Jô sempre criticou Jair Bolsonaro. Jô Soares era um crítico do governo Bolsonaro e, desde o início do mandato, publicou uma série de cartas abertas endereçadas ao presidente. Nos textos publicados entre abril de 2019 e março de 2021, Jô rebateu falsas alegações feitas por Bolsonaro sobre nazismo, atacou a escolha de Eduardo Bolsonaro para a Embaixada dos Estados Unidos - que acabou não se confirmando - e criticou a defesa do kit covid, entre outros.
Antes de chegar a presidência, Bolsonaro já era repreendido por Jô. Quando o então deputado disse à colega Maria do Rosário (PT-RS) que "não a estupraria porque ela não merecia", Jô se manifestou em apoio à deputada. Ao abordar o tema em seu programa, uma pessoa da plateia gritou palavras de apoio a Bolsonaro e Jô o repreendeu.
"Viva Bolsonaro", disse o homem. "Quem foi que gritou esse absurdo? Maluf está na plateia? Quem que gritou? É só para eu saber", questionou o apresentador. O espectador se apresentou e explicou seu posicionamento, ao que Jô respondeu: "Eu já ouvi muita bobagem na minha vida, mas essa supera a do Bolsonaro".
Hoje, Bolsonaro lamentou a morte do artista: "Independentemente de preferências ideológicas, Jô Soares foi uma grande personalidade brasileira que conquistou a todos com seu modo cômico de discutir assuntos profundos."
Deltan Dallagnol ficou no vácuo em entrevista. Entrevistado por Jô Soares enquanto ainda estava à frente da Operação Lava Jato, o procurador Deltan Dallagnol defendeu a investigação.

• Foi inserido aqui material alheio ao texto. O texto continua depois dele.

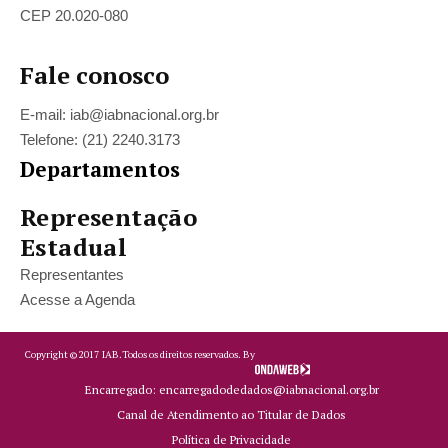
CEP 20.020-080
Fale conosco
E-mail: iab@iabnacional.org.br
Telefone: (21) 2240.3173
Departamentos
Representação
Estadual
Representantes
Acesse a Agenda
Copyright ©
2017
IAB.
Todos os direitos reservados. By
Encarregado: encarregadodedados@iabnacional.org.br
Canal de Atendimento ao Titular de Dados
Política de Privacidade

Deltan pediu autorização de Jô para perguntar à plateia quem acreditava que a Lava Jato iria mudar o país. O apresentador prontamente concordou com a enquete, mas viu a plateia discordar do procurador. Enquanto apenas uma ou outra pessoa disse acreditar no impacto da Lava Jato, a maioria esmagadora mostrou ceticismo.
Desavenças com João Doria. Em entrevista à Jovem Pan em 2017, Jô Soares relatou que nas eleições de 1989 encontrou com Doria na seção eleitoral e foi abraçado pelo empresário. Jô disse que estranhou, porque não tinha proximidade com Doria e "não tinha simpatia" por ele. Segundo Jô, Doria aproveitou o momento e colou um adesivo a favor de Fernando Collor em sua roupa, mas Jô defendia o voto em Mário Covas.
Hoje, João Doria lamentou a morte de Jô em suas redes sociais. "Um talento na TV, no teatro, na literatura e na arte. Jô sempre brilhou. Vai deixar saudade", escreveu o ex-governador de São Paulo no Twitter.
Lula também foi entrevistado. O ex-presidente Luiz Inácio Lula da Silva (PT) também participou algumas vezes do Programa do Jô. Em uma das ocasiões, ele falou sobre a fome no Brasil e o programa desenvolvido por seu governo para atacar esse problema, o Fome Zero.
Em tom bem-humorado, Jô falou que ficava com sentimento de culpa, porque era perceptível que ele não passava fome. O comentário também foi recebido com bom humor pelo ex-presidente.
Hoje, Lula também homenageou Jô Soares: "Uma pessoa generosa que por anos conduziu entrevistas que foram um importante espaço de debate para o país. O Brasil hoje, nesse momento tão difícil, perde uma parte do seu humor, talento e inteligência. Mas nunca esquecerá da obra que nos deixou Jô Soares."